On our next to last day in Puerto Rico, I had this brilliant idea to go see the radio telescope at Aricibo. Our GPS unit (Garmin NUVI... a unit that has NEVER missed using a back alley or dirt road if possible) said it was an hour and a half trip. I figured.... "Kewl! Nice drive in the mountains, and we get to see a major human achievement too".
An hour and a half later, that Garmin NUVI reported we still an hour and twenty minutes to go.
For more than two hours... I drove UP. No part of the mountain drive was consistent in any other way, except the part where the road went UP. Every turn produced something .... interesting. It might be dogs asleep in the road, or an amazing view through gaps in the trees. Road washed out? Creep along the ruts! Tree brought power lines down? Take the ditch for a while! Garmin NUVI takes you through some guys driveway? Smile and wave!

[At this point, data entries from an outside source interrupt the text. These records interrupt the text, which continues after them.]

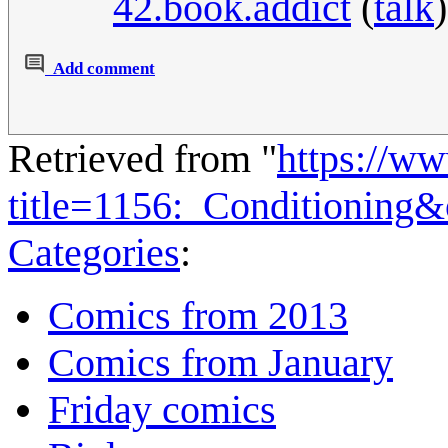
42.book.addict
(
talk
Add comment
Retrieved from "
https://w
title=1156:_Conditioning
Categories
:
Comics from 2013
Comics from January
Friday comics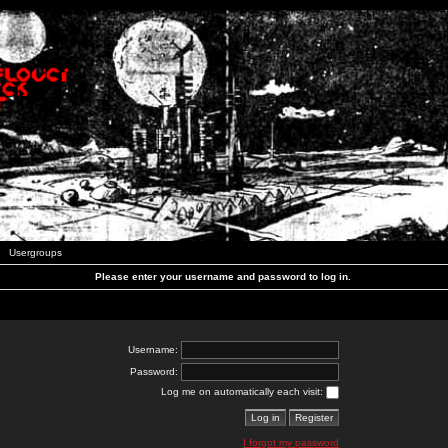
Usergroups
Please enter your username and password to log in.
Username:
Password:
Log me on automatically each visit:
I forgot my password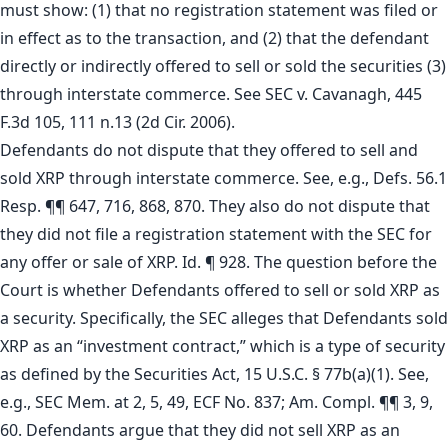
must show: (1) that no registration statement was filed or
in effect as to the transaction, and (2) that the defendant
directly or indirectly offered to sell or sold the securities (3)
through interstate commerce. See SEC v. Cavanagh, 445
F.3d 105, 111 n.13 (2d Cir. 2006).
Defendants do not dispute that they offered to sell and
sold XRP through interstate commerce. See, e.g., Defs. 56.1
Resp. ¶¶ 647, 716, 868, 870. They also do not dispute that
they did not file a registration statement with the SEC for
any offer or sale of XRP. Id. ¶ 928. The question before the
Court is whether Defendants offered to sell or sold XRP as
a security. Specifically, the SEC alleges that Defendants sold
XRP as an “investment contract,” which is a type of security
as defined by the Securities Act, 15 U.S.C. § 77b(a)(1). See,
e.g., SEC Mem. at 2, 5, 49, ECF No. 837; Am. Compl. ¶¶ 3, 9,
60. Defendants argue that they did not sell XRP as an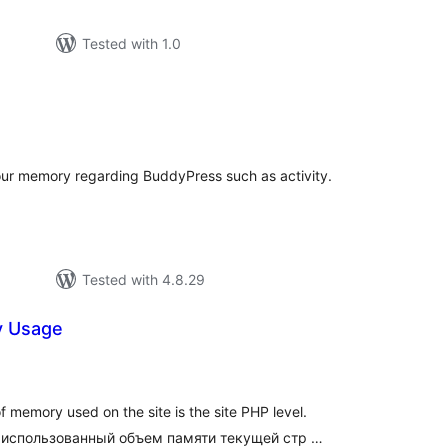
Tested with 1.0
tal
tings
ur memory regarding BuddyPress such as activity.
Tested with 4.8.29
 Usage
tal
tings
 memory used on the site is the site PHP level.
 использованный объем памяти текущей стр …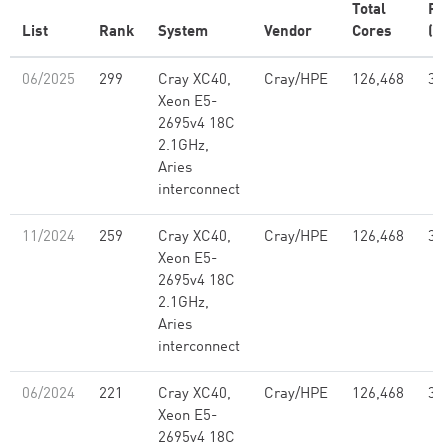
Total
Rm
List
Rank
System
Vendor
Cores
(P
06/2025
299
Cray XC40,
Cray/HPE
126,468
3.
Xeon E5-
2695v4 18C
2.1GHz,
Aries
interconnect
11/2024
259
Cray XC40,
Cray/HPE
126,468
3.
Xeon E5-
2695v4 18C
2.1GHz,
Aries
interconnect
06/2024
221
Cray XC40,
Cray/HPE
126,468
3.
Xeon E5-
2695v4 18C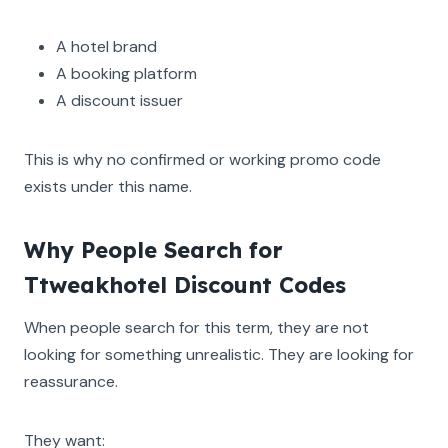
A hotel brand
A booking platform
A discount issuer
This is why no confirmed or working promo code
exists under this name.
Why People Search for
Ttweakhotel Discount Codes
When people search for this term, they are not
looking for something unrealistic. They are looking for
reassurance.
They want: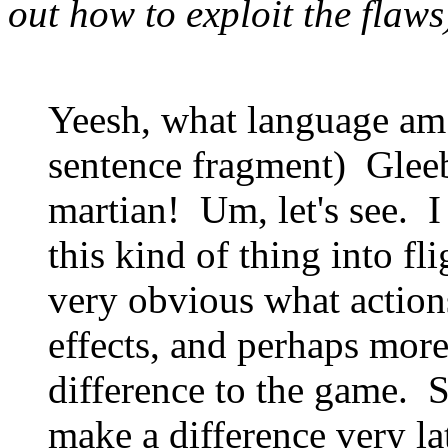
out how to exploit the flaws
Yeesh, what language am
sentence fragment) Glee
martian! Um, let's see. I
this kind of thing into fl
very obvious what action
effects, and perhaps more
difference to the game. 
make a difference very la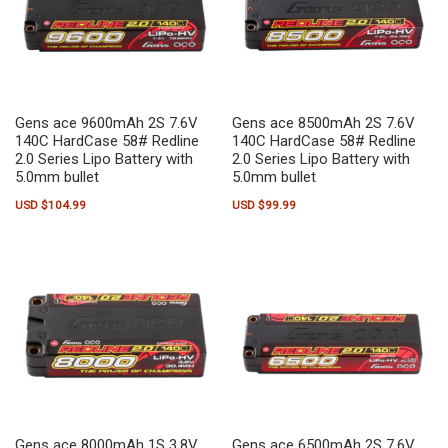
Gens ace 9600mAh 2S 7.6V
Gens ace 8500mAh 2S 7.6V
140C HardCase 58# Redline
140C HardCase 58# Redline
2.0 Series Lipo Battery with
2.0 Series Lipo Battery with
5.0mm bullet
5.0mm bullet
USD $
104.99
USD $
99.99
Gens ace 8000mAh 1S 3.8V
Gens ace 6500mAh 2S 7.6V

On more than one occasion, what a turn brought was a vehicle coming the other way. Now, on an American road that may not be such a big deal. On a Puerto Rican mountain road.... oncoming traffic is a very big deal indeed. You see.... none of the roads in those hills are more than 1.5 cars wide.
Think about that for a while.
Now consider... the longest straight piece of road, where you can actually see oncoming traffic as it... comes on..... is about 200 feet. Most of the time on that two hour drive I was sitting forward, head near the wheel, trying to look sideways around corners for rapidly approaching death threats. Our path of travel on the Garmin's screen looked like an X-ray of Ralph Kramden's small intestine.
Two hours of driving UP.... and that Garmin NUVI said we would arrive in forty five minutes. Once again, it lied. The whole trip took almost four hours.
But, I did get to see where the coffee is grown on the island. Beautiful place, it is.